Fusion’s Quantum Leap
China’s Breakthrough and the Remaking of Global Energy Economics
Preface: It’s all about EROEI. China’s rapid and aggressive electrification efforts over the past two decades continues unabated; and in light of the current disruptions to global energy supply chains, the effort is undoubtedly a meaningful and relevant one. Some western observers argued, back in 2011, that China’s investments in electric vehicles was a sign of “wasted investment.” Reality has passed them by. But, it is also clear that China’s policy makers and industry aren’t sitting on their hands. They are working on the future of energy, not for tomorrow, but for 2040 and beyond. Fusion is one part of this story.

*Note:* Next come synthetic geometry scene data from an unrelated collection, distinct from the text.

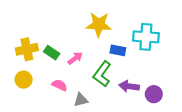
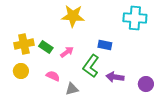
yellow star: (99, 25) -> (73, 16), moved
cyan cross: (146, 37) -> (135, 18), moved
purple circle: (154, 94) -> (146, 84), moved

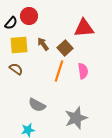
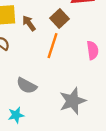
brown arrow: (43, 44) -> (29, 23), moved
pink semicircle: (83, 71) -> (93, 50), moved

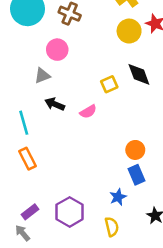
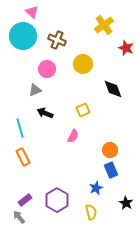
yellow circle: (129, 31) -> (83, 64), moved
yellow square: (109, 84) -> (83, 110), moved
pink semicircle: (88, 112) -> (73, 136), moved, turned -32

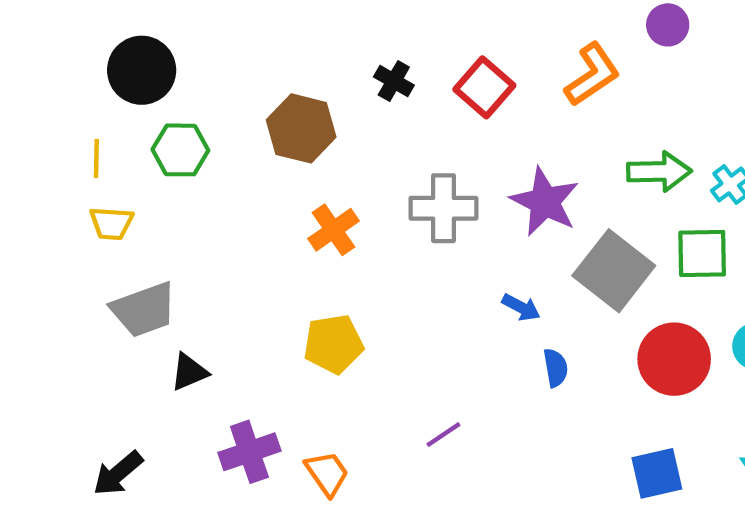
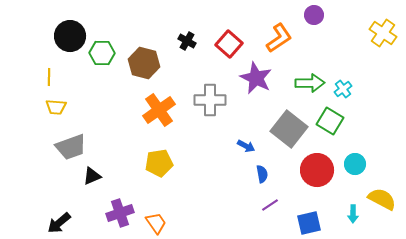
green hexagon: (180, 150) -> (102, 53), moved
purple star: (545, 202) -> (256, 78), moved
orange cross: (333, 230) -> (159, 110), size x1.4
green square: (702, 253) -> (330, 121), turned 32
purple line: (443, 435) -> (270, 205), moved

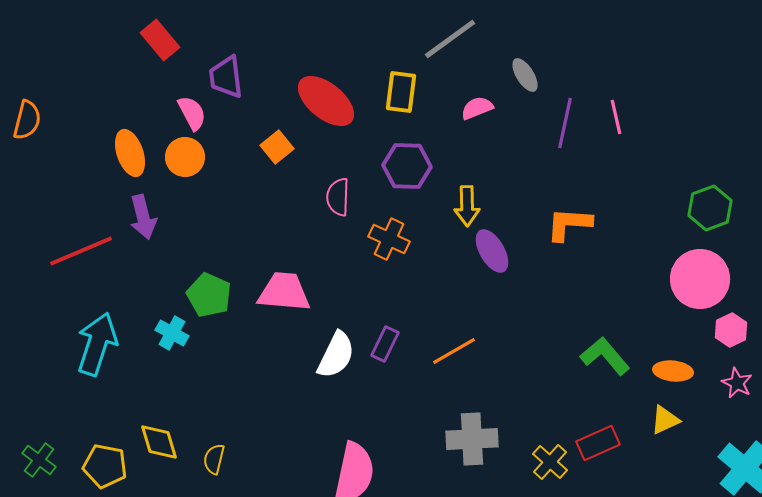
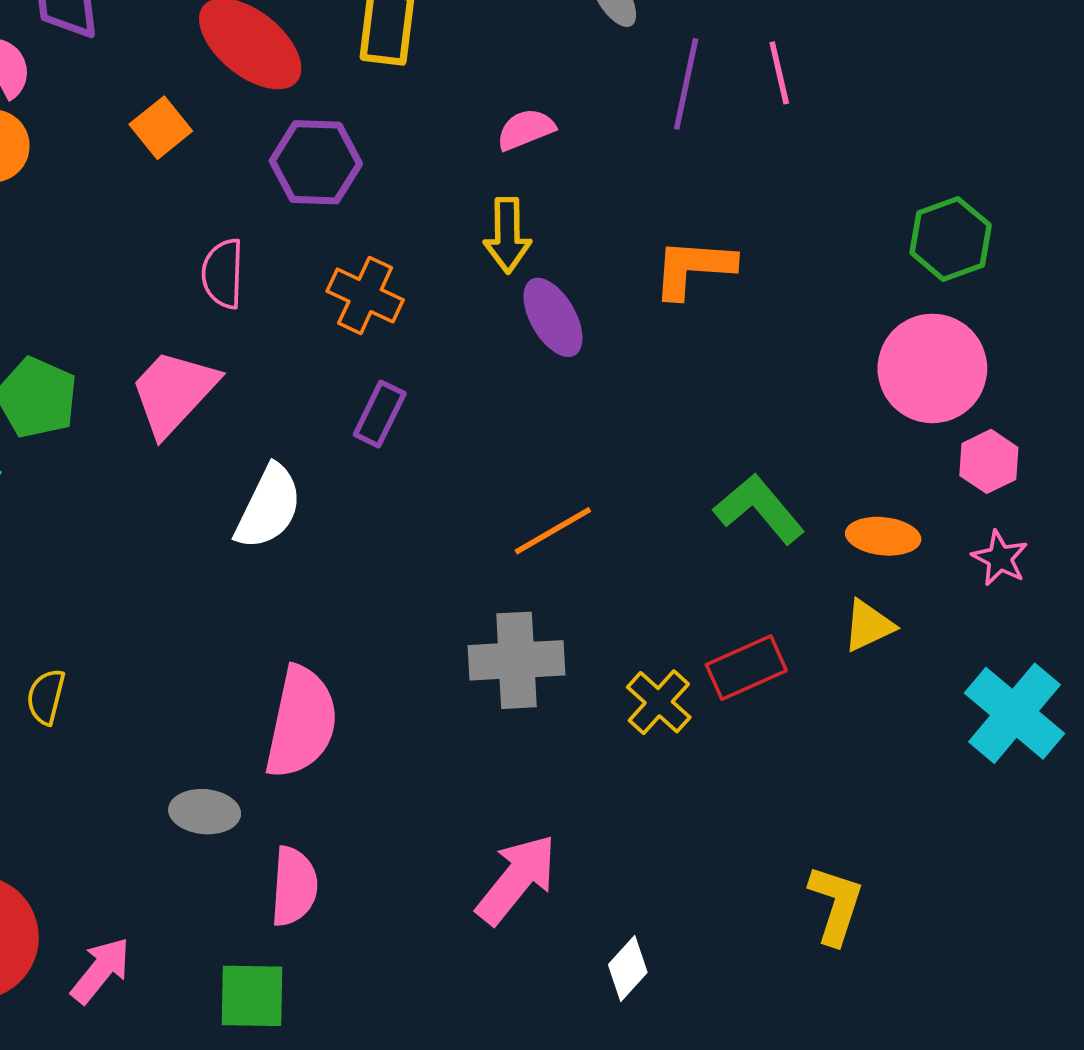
pink semicircle: (477, 108) -> (526, 129), moved
purple hexagon: (407, 166) -> (316, 162), moved
pink semicircle: (338, 197) -> (223, 274), moved
pink trapezoid: (284, 292) -> (174, 392), turned -52
purple rectangle: (385, 344) -> (380, 414), moved
orange line: (454, 351) -> (553, 531), moved

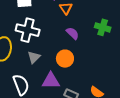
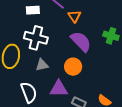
purple semicircle: (73, 33) -> (81, 41), size x1.6
gray triangle: (34, 57) -> (42, 65), turned 32

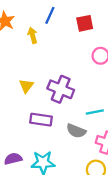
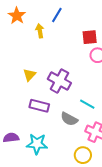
red square: (85, 23) -> (90, 37), moved
cyan line: (95, 112) -> (87, 104), turned 35

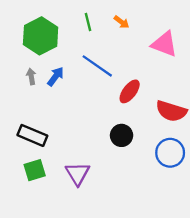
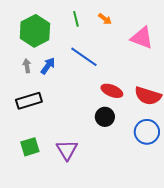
red ellipse: (130, 91) -> (112, 91), moved, turned 75
black rectangle: (32, 135) -> (29, 101), moved, turned -40

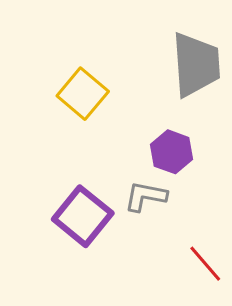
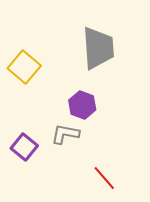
purple square: (83, 216) -> (24, 147), size x0.7

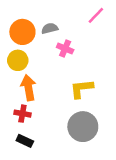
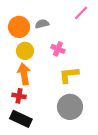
pink cross: (65, 49) -> (58, 49), moved
yellow circle: (18, 60) -> (25, 51), moved
black rectangle: (25, 141) -> (21, 119), size x1.5

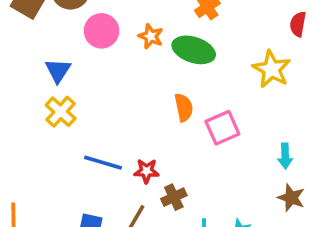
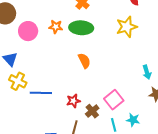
yellow star: (272, 69) -> (127, 27), turned -30
pink square: (222, 128) -> (114, 100), moved
blue line: (103, 163) -> (41, 93), moved

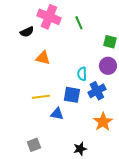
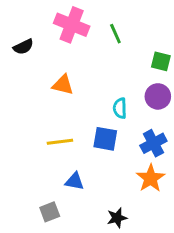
black semicircle: (27, 32) -> (23, 47), moved
blue cross: (97, 91) -> (153, 143), moved
blue triangle: (57, 114) -> (75, 181), moved

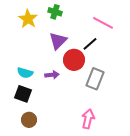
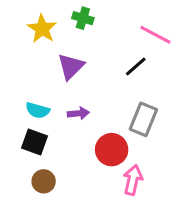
purple triangle: (58, 41) -> (71, 66), moved
red circle: (74, 60) -> (112, 150), moved

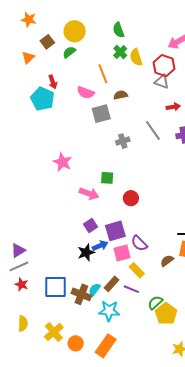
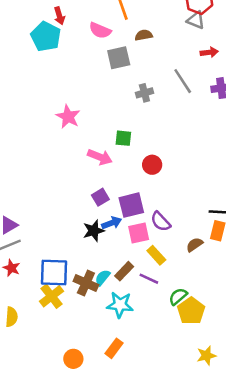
yellow cross: (54, 332) -> (51, 296), moved
orange circle: (76, 343) -> (73, 359), moved
orange rectangle: (106, 346) -> (114, 348), size x0.7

In the waning days of 2025, as the world grapples with escalating energy demands and the inexorable march toward net-zero emissions, China’s Experimental Advanced Superconducting Tokamak (EAST) has delivered a seismic shift in the fusion landscape. By shattering the Greenwald limit - a longstanding barrier to stable, high-density plasma - Chinese scientists have not merely advanced physics; they’ve ignited a pathway to redefine systemic Energy Return on Energy Invested (EROEI), the critical metric that underpins sustainable economic growth.
This essay argues that fusion, positioned as China’s “third phase” in its nuclear strategy, isn’t a distant dream but a imminent disruptor. It promises ultra-high EROEI, accelerated timelines for commercial viability and profound substitutions in energy technologies. It has the potential to, in time, render swathes of renewable infrastructure obsolete while upending global supply chains. Drawing from Piero Sraffa’s lens on interdependent production systems, we’ll explore how this transition could cascade through economies, slashing demand for rare earths and lithium while birthing new material imperatives. The stakes? Nothing less than energy sovereignty and a massive reconfiguration of global trade and asset allocation.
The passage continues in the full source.